# FS - Pseudotropheus saulosi Dwarf Mbuna Breeding Colony



## jbystria (Aug 20, 2010)

Pseudotropheus saulosi Dwarf Mbuna Breeding Colony.

~14 fish including two dominant male (blue colour), one subordinate male and several others (mostly female, yellow colour and a few babies). These fish are spectactular pets, I wouldn't sell them exept I am moving out of the country. Amazing behaviours and colours, females are mouth brooders and regularly breed in my tank. Better than watching TV! Fish should be kept in a 50 gallon plus tank. Have reached adult size ~3-4 inches. Looking for $80. I live in yaletown and I can't deliver the fish...but i need to move them by Thursday! I'll throw in my gold nugget pleco for only $25 more!

Read more about them here: Pseudotropheus saulosi

Not sure how to post pics here, but they are in my craigslist ad...
http://vancouver.en.craigslist.ca/van/for/1899086346.html


----------



## taureandragon76 (Apr 21, 2010)

Please read the classified rules and title your ad properly, you can edit by going to thread tools.


----------



## Cichlid2010 (Apr 21, 2010)

You got a picture of them?


----------



## Mferko (Jun 8, 2010)

thats an awesome deal. congrats to whoever the lucky new owner is  sorry you have to part with your fishies jbystria. saulosi are really cool i love how different the sexes look.


----------



## SearunSimpson (Jun 11, 2010)

These fish are excellent! Quite possibly the best Rifters to start out with if you're new to Africans. I can say this from first hand experience, considering these are probs the fish I once owned, bred, and then sold. Also, they are very personable and are will come and 'suckle' and 'nip' you'r fingers when placed near the surface- lots of fun.

Good luck!


----------



## jbystria (Aug 20, 2010)

Yes SearunSimpson, these were yours. Great fish, I wish I could keep them!


----------



## jbystria (Aug 20, 2010)

*some pictures*

ok, pics should be attached?


----------



## jbystria (Aug 20, 2010)

OK, the person that was scheduled to take half the group didn't show so now I have all the fish for sale, this is a great deal but I need to move them by tomorrow as I'm moving.
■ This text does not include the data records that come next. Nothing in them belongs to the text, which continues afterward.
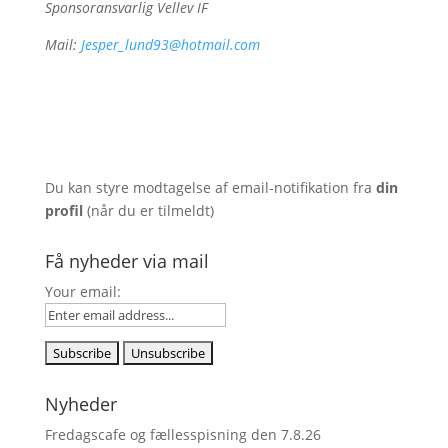
Sponsoransvarlig Vellev IF
Mail:
Jesper_lund93@hotmail.com
Du kan styre modtagelse af email-notifikation fra
din
profil
(når du er tilmeldt)
Få nyheder via mail
Your email:
Nyheder
Fredagscafe og fællesspisning den 7.8.26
Help me out!


----------



## bodo (Apr 21, 2010)

*saulosi*

I used to own saulosi but the male in the picture does not have the 6 bars..is it me or the pic ???


----------



## Mferko (Jun 8, 2010)

if anyone is looking at getting into african cichlids this is a great place to start
bump for nice fish and a good deal


----------



## ngo911 (May 19, 2010)

I ended up picking these up. Got an even better deal when I got there. Super nice guy. I will post pics of them in their new tanks soon.


----------



## Mferko (Jun 8, 2010)

glad to hear they made it to a good home


----------



## taureandragon76 (Apr 21, 2010)

I edited your title for you, guess you didn't see my post. Next time I won't and you will find your ad closed.


----------



## Shelfish (Apr 24, 2010)

If you still have them I'm very interested.


----------



## clintgv (May 6, 2010)

ngo911 said:


> I ended up picking these up. Got an even better deal when I got there. Super nice guy. I will post pics of them in their new tanks soon.


Shelfish. I think ngo911 picked them up already .


----------